An even better way than using pauses is to modify your macro to actually check if the application is ready for the keystroke (instead of using Pause actions.) Usually you can do this with an action like this:
In fact, there is much more than could possibly be done to simplify this macro. Consider this:
Yes, my guess if you are getting a beep noise would be a timing issue where one of the actions that simulates a keystroke (including the Copy which simulated Command-C) is happening before the application is ready for it (or alternatively, is a key that the application is never ready).
If the beep happens reliably with the macro as it, try adding a large pause (say 5 seconds) somewhere in the middle of the macro and see if the beep happens before or after that (or not at all). Then move the Pause action forward or backwards in the macro. Presumably, if the beep happens reliably, then if the Pause is right at the start of the macro the beep would always happen after it, so move it further in to the macro until either the beep stops (because a pause is needed at that location) or the beep is before the pause, so you know where the cause is.
Found the problem using the long delay. The fact that the macro worked fine, despite the beep, made me think it was a repeat command that was the issue. It turnes out that the pages file opens with all the text already selected most of the time. In that case the cmd-A is not necessary and generates the beep. I added a mouse click in the center to ensure no text is selected before the cmd-A. That solved the problem😃.
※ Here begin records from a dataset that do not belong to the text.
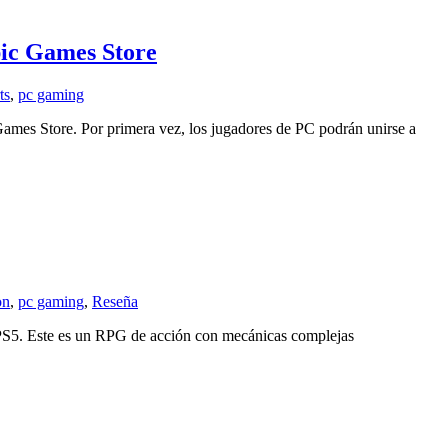
c Games Store
ts
,
pc gaming
es Store. Por primera vez, los jugadores de PC podrán unirse a
on
,
pc gaming
,
Reseña
 PS5. Este es un RPG de acción con mecánicas complejas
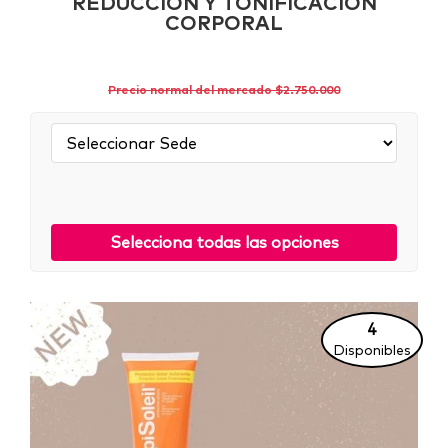
REDUCCIÓN Y TONIFICACIÓN
CORPORAL
Precio normal del mercado $2.750.000
Sede:
Selecciona todas las opciones
4
Disponibles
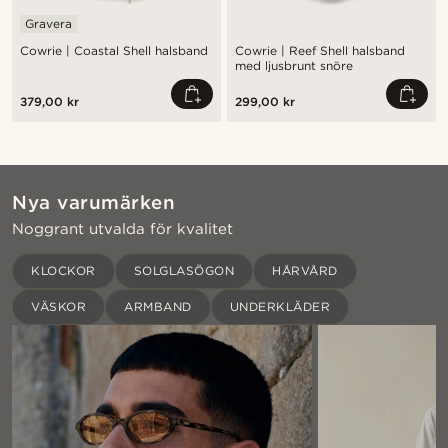
Gravera
Cowrie | Coastal Shell halsband
Cowrie | Reef Shell halsband
med ljusbrunt snöre
379,00 kr
299,00 kr
Nya varumärken
Noggrant utvalda för kvalitet
KLOCKOR
SOLGLASÖGON
HÅRVÅRD
VÄSKOR
ARMBAND
UNDERKLÄDER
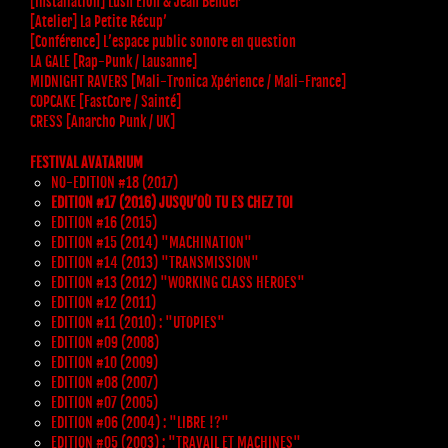
[Installation] Lush Efon & Jean Bender
[Atelier] La Petite Récup’
[Conférence] L’espace public sonore en question
LA GALE [Rap-Punk / Lausanne]
MIDNIGHT RAVERS [Mali-Tronica Xpérience / Mali-France]
COPCAKE [FastCore / Sainté]
CRESS [Anarcho Punk / UK]
FESTIVAL AVATARIUM
NO-EDITION #18 (2017)
EDITION #17 (2016) JUSQU’OÙ TU ES CHEZ TOI
EDITION #16 (2015)
EDITION #15 (2014) "MACHINATION"
EDITION #14 (2013) "TRANSMISSION"
EDITION #13 (2012) "WORKING CLASS HEROES"
EDITION #12 (2011)
EDITION #11 (2010) : "UTOPIES"
EDITION #09 (2008)
EDITION #10 (2009)
EDITION #08 (2007)
EDITION #07 (2005)
EDITION #06 (2004) : "LIBRE !?"
EDITION #05 (2003) : "TRAVAIL ET MACHINES"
But it took me some time to figure out why all the text is selected when opening a file. It turnes out that Pages remembers that all the text in a file was selected the last time, before the cmd-W is given. So when you reopen that file, all the text is still selected. Since, for testing, I was frequently using the same files, that was the case.
Thanks, I'll try your approach on a test macro just to learn how it works, because I have not quite figured out the mechanics of that one. But glad to try out new things and learn more about KM that way!
This works, but I had to add the mouse click before the "for each" action to ensure no text was selected already! Otherwise the same problem occurred, where in this case the macro stopped until a mouse click in the pages window.
Thank you again, I implemented this and it speeds things up considerably !
That's odd. Yes, I see an inconsistency in how Pages work with regards to the enabling of the Select All menu item. I.e., it doesn't seem to realize sometimes that all the text has already been selected, so the menu item is enabled even when all the text is already selected. It seems like a small bug in Pages, but I'm glad you found a workaround.